Marcin Najman nie ruszył na rywali, a poczekał na nich przy siatce. Bracia Neffati także nie ruszyli na przeciwnika, a ze spokojem zbliżali się do swojego przeciwnika. Na początku nie działo się zbyt wiele. Dopiero po minucie obaj ruszyli na Najmana, ale nic z tego nie wynikło. Jeden z braci skupił się na klinczowaniu z Najmanem, podczas gdy drugi kontynuował zadawanie kolejnych uderzeń. Pod koniec pierwszej rundy Najman znalazł się na deskach po kolanie ze strony jednego z braci i „El Testosteron” był liczony. Zdołał wstać przed doliczeniem do dziesięciu, po czym szybko bracia ruszyli na niego ponownie zadając kolejne uderzenia.

Druga runda to kolejne nacieranie braci Neffati na Marcina Najmana. Co chwilę skracali oni dystans i zadawali kolejne uderzenie. „El Testosteron” był liczony raz, chwilę później po raz drugi był liczony. Neffati nie przestawali i cały czas atakowali Najmana. Pod koniec drugiej odsłony bracia zasypali ciosami Najmana, sędzia po raz kolejny zaczął liczenie, jednak tym razem musiał przerwać starcie.



Marcin Najman w poprzednim starciu odniósł wygraną, pokonując w pierwszej rundzie Tomasza Olejnika. Wcześniej „El Testosteron” kontynuował serię pięciu przegranych z rzędu, podczas której pokonywali go kolejno Andrzej Fonfara w 15 sekund, Piotr Lizakowski decyzją sędziów, Adrian Cios dwukrotnie przez dyskwalifikację oraz Jacek Murański w 48 sekund.

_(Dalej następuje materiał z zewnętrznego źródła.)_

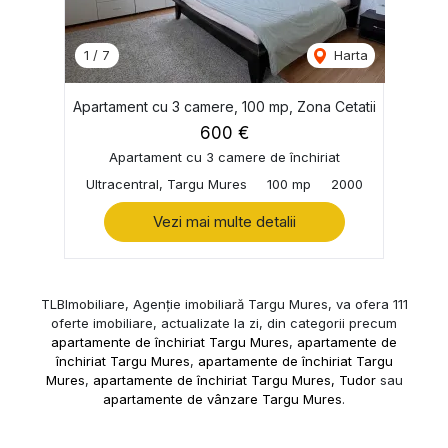
1
/
7
Harta
Apartament cu 3 camere, 100 mp, Zona Cetatii
600 €
Apartament cu 3 camere de închiriat
Ultracentral, Targu Mures
100 mp
2000
Vezi mai multe detalii
TLBImobiliare, Agenție imobiliară Targu Mures, va ofera 111
oferte imobiliare, actualizate la zi, din categorii precum
apartamente de închiriat Targu Mures
,
apartamente de
închiriat Targu Mures
,
apartamente de închiriat Targu
Mures
,
apartamente de închiriat Targu Mures, Tudor
sau
apartamente de vânzare Targu Mures
.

Pierwsza walka braci Neffati odbyła się na FAME 15, gdzie Jamil i Jamel pokonali Patryka Woźniaka i „Warjata Radka”. W czerwcu 2024 roku bracia stoczyli natomiast pojedynek z Eddiem Hallem, który znokautował ich w trzeciej rundzie.

 
Co to jest pas WKU, Wojskowej Komendy Uzupełnień?
No tak, nie wiedziałeś? Wygrywając pas WKU zostajesz wodzem sił rezerwowych.
Jak to było w piosence, która śpiewaliśmy w wojsku.

Pas WKU, beret, izba chorych
to znak rozpoznawczy sił rezerwowych.

Ale wracając do tematu to nie wiem czy Najman może się bardziej skompromitować. Żeby przejebać z krasnalami ogrodowymi :siara:
 
Marcin jak zwykle nie zawiódł. Prężenie muskułów przed walką, potem walka z wiadomym wynikiem, a na sam koniec tysiąc wywiadów w których się tłumaczy. Nie zdziwiłbym się gdyby za każdą przegraną miał wpisany jakiś bonus. Nikt nie chce oglądać Najmana który wygrywa. Każdy chce zobaczyć jak dostaje po mordzie, leży na dechach albo odpierdala jakieś krzywe akcje.
Gość gada o końcu kariery już chyba od piętnastu lat, a prawda jest taka, że dopóki będzie zainteresowanie i będą mu płacić tyle ile oczekuje to dalej będzie się w to bawił.
 
Skoro bracia Neffati okazali się zbyt dużym wyzwaniem, to może następnym razem siostry Kassate?